**Data shown**
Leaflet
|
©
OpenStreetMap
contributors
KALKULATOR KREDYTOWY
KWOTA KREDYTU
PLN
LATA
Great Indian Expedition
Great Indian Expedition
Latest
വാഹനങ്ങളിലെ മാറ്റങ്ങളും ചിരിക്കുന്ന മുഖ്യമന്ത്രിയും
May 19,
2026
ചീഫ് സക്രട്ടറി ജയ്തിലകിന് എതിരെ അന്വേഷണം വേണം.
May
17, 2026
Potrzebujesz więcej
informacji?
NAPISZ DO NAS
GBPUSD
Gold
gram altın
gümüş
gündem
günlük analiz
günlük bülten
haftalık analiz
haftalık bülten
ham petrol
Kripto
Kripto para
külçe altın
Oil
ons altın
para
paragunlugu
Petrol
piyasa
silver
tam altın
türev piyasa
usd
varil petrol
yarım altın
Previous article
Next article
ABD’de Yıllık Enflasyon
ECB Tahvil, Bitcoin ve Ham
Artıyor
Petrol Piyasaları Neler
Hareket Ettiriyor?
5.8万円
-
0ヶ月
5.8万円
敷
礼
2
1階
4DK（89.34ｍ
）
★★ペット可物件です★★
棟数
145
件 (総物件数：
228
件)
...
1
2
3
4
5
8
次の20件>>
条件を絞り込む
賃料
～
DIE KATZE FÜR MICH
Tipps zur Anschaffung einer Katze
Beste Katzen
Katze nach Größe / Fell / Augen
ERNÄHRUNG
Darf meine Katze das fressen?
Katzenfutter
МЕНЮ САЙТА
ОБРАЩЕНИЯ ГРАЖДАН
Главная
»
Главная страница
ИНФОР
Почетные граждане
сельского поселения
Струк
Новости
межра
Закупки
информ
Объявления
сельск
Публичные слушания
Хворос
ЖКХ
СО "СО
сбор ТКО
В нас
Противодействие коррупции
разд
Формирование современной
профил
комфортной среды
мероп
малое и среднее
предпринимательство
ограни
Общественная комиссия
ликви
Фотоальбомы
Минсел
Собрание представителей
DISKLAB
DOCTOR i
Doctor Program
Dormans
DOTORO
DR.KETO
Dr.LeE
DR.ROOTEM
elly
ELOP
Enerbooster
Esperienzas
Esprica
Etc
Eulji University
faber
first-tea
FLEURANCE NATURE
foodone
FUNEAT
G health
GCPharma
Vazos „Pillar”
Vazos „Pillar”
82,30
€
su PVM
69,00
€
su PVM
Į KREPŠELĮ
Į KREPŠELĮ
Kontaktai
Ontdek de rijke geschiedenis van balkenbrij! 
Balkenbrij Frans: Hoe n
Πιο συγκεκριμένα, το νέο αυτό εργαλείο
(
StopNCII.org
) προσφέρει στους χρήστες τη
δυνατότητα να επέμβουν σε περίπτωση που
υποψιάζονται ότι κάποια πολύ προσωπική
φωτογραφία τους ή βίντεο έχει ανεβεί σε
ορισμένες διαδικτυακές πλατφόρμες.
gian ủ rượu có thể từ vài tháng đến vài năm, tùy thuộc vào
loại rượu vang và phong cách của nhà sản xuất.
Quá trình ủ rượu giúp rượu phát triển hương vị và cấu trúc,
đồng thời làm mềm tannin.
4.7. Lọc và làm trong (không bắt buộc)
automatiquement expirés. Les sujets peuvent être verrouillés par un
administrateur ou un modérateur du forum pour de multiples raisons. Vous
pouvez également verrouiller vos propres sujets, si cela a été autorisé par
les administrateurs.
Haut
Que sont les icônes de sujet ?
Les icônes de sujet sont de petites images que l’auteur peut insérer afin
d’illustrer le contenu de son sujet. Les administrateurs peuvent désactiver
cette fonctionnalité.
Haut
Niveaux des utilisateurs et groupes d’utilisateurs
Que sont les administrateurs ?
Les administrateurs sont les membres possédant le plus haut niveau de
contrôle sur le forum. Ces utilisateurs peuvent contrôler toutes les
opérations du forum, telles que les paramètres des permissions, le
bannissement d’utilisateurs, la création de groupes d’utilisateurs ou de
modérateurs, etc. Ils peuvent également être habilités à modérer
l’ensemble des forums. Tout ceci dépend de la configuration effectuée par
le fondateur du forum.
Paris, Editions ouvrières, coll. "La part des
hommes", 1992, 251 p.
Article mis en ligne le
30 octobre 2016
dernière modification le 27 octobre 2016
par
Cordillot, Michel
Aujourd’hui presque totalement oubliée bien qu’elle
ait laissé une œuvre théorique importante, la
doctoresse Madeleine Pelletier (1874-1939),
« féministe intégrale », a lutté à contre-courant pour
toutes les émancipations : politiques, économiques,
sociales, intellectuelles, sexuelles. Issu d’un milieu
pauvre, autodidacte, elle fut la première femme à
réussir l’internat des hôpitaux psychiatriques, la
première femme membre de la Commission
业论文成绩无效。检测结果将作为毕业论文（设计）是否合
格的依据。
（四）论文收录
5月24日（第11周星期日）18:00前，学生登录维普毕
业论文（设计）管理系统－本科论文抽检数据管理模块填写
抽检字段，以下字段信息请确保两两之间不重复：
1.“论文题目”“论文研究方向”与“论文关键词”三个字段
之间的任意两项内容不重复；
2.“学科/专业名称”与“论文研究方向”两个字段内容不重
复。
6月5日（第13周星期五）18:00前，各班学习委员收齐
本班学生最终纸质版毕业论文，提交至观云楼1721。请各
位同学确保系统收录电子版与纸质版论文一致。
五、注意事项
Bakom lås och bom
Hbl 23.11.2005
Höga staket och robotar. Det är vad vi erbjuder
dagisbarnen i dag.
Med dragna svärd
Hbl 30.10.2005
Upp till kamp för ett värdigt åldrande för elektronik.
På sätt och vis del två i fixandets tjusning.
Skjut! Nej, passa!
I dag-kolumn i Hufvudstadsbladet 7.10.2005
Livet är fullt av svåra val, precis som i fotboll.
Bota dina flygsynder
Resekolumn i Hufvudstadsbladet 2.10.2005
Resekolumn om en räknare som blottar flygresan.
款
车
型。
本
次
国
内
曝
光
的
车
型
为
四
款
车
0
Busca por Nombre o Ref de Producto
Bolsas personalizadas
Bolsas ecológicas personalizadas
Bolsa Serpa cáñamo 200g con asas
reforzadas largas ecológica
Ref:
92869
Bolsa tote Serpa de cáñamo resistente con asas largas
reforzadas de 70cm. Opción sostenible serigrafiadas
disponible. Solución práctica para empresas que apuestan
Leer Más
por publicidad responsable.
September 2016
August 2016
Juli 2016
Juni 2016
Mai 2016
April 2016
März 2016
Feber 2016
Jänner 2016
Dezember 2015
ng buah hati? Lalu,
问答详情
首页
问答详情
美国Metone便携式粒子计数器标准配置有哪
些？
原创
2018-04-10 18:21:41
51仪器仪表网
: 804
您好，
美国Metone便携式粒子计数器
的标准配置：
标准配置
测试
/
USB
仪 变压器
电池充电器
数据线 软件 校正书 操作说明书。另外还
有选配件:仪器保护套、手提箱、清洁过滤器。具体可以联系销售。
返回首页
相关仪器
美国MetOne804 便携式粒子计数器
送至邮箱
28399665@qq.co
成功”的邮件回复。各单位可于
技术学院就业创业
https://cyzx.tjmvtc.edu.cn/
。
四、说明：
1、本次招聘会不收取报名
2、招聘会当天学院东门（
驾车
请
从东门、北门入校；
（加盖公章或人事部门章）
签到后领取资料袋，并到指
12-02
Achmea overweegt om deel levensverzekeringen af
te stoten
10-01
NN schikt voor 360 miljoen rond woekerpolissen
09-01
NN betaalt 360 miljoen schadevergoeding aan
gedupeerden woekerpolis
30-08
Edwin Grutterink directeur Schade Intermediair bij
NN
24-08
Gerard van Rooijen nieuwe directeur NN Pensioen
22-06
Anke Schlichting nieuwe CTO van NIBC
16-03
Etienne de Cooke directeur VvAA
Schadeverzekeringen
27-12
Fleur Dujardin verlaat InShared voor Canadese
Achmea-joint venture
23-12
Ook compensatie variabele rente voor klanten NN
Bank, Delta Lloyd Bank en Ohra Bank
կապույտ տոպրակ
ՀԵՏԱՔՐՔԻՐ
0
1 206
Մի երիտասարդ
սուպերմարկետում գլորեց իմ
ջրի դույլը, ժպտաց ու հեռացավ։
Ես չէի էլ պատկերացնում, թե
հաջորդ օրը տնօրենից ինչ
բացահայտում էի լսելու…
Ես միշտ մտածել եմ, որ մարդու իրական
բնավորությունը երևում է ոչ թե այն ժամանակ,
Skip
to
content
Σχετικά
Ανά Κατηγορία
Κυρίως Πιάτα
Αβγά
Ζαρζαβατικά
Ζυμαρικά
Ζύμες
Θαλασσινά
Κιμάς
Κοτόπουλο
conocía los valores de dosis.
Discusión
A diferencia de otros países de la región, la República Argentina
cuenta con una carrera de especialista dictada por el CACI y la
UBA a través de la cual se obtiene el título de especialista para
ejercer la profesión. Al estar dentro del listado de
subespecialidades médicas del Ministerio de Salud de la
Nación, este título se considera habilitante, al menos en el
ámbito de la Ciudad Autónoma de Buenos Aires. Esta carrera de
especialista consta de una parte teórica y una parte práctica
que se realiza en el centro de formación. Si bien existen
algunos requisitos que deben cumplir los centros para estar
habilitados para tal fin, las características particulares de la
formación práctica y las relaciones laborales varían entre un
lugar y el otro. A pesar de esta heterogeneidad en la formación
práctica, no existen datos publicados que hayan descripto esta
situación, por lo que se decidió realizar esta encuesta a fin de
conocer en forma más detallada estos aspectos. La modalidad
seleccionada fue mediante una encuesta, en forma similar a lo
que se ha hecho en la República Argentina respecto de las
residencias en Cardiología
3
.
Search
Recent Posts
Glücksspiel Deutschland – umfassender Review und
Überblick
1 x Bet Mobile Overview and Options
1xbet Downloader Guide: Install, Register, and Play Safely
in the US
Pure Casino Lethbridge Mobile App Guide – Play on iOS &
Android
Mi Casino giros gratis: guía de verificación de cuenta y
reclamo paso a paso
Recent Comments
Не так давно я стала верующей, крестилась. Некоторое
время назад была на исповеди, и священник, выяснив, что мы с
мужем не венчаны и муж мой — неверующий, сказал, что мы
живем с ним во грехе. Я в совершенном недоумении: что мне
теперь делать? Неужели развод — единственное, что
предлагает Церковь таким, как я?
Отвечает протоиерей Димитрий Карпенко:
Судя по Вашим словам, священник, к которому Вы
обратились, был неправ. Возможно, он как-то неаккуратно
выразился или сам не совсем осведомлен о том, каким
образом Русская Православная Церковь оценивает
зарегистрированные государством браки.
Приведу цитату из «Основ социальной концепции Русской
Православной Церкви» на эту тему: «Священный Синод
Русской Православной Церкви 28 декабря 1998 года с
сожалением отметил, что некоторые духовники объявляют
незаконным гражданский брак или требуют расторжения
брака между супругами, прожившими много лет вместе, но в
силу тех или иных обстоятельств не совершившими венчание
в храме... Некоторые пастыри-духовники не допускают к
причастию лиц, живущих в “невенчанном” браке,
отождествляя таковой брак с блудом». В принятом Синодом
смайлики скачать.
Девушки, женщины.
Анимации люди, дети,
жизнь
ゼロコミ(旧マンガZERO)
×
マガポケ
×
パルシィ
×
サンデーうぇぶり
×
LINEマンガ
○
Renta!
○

**Directions**
An exact copy of the line containing "Русской Православной Церкви" and all lines after it, through the last line of the entries, is the required answer.

**Response area**
Русской Православной Церкви 28 декабря 1998 года с
сожалением отметил, что некоторые духовники объявляют
незаконным гражданский брак или требуют расторжения
брака между супругами, прожившими много лет вместе, но в
силу тех или иных обстоятельств не совершившими венчание
в храме... Некоторые пастыри-духовники не допускают к
причастию лиц, живущих в “невенчанном” браке,
отождествляя таковой брак с блудом». В принятом Синодом
смайлики скачать.
Девушки, женщины.
Анимации люди, дети,
жизнь
ゼロコミ(旧マンガZERO)
×
マガポケ
×
パルシィ
×
サンデーうぇぶり
×
LINEマンガ
○
Renta!
○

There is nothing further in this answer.